From the listing below, copy each line that holds "Trump".
-----
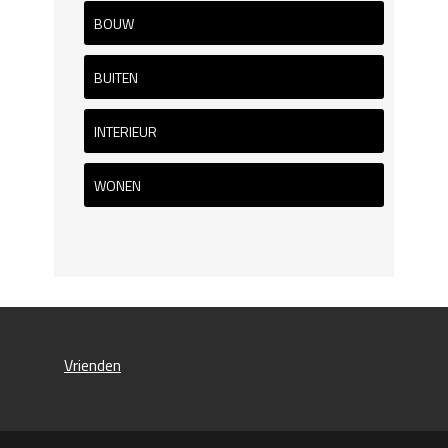
BOUW
BUITEN
INTERIEUR
WONEN
Vrienden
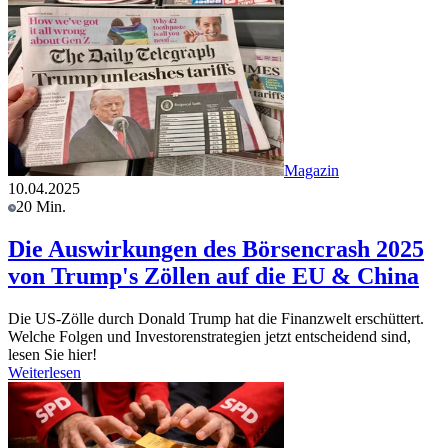
Magazin
10.04.2025
20 Min.
Die Auswirkungen des Börsencrash 2025
von Trump's Zöllen auf die EU & China
Die US-Zölle durch Donald Trump hat die Finanzwelt erschüttert.
Welche Folgen und Investorenstrategien jetzt entscheidend sind,
lesen Sie hier!
Weiterlesen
-----
:: Response to this exercise ::
von Trump's Zöllen auf die EU & China
Die US-Zölle durch Donald Trump hat die Finanzwelt erschüttert.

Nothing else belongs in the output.